Problem: How many lines of these entries include the string "pháp"? State the number alone.

Data to process:
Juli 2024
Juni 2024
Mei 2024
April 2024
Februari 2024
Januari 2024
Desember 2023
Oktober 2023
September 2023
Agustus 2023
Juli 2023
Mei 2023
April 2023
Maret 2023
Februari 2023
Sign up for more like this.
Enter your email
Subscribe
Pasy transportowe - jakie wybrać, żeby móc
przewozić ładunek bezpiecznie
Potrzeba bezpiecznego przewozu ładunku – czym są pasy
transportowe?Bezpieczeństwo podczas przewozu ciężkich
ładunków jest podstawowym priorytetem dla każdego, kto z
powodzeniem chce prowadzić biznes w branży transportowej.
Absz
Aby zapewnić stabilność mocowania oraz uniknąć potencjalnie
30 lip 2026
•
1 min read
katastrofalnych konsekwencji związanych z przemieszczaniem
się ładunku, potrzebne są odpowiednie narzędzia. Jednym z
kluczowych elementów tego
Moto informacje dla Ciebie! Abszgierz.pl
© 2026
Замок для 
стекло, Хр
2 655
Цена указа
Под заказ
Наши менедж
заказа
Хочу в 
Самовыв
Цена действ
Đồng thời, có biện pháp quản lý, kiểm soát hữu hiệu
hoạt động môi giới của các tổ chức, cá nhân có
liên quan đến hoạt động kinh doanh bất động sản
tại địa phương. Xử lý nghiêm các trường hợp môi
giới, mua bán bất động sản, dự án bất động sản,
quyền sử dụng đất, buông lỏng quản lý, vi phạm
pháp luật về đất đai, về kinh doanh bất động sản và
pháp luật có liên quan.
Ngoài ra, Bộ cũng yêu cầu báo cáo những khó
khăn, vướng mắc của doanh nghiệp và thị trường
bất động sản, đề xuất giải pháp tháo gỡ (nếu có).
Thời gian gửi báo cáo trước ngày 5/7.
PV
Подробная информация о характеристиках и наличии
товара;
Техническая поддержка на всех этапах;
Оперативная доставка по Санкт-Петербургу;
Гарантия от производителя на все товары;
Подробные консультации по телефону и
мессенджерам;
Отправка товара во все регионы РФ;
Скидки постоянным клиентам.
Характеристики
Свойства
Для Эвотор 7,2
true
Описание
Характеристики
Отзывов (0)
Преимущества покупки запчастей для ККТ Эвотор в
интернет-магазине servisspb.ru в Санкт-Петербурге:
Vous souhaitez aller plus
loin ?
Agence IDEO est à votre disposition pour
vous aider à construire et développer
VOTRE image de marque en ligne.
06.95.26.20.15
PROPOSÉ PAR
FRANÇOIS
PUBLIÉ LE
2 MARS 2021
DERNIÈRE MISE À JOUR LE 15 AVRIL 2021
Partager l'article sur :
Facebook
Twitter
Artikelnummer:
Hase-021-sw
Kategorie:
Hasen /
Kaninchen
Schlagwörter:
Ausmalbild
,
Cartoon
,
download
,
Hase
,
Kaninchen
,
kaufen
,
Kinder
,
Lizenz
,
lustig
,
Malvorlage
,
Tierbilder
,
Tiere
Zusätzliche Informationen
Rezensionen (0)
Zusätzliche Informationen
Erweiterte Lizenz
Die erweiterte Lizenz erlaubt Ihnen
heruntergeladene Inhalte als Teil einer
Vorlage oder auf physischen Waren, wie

Written response: 4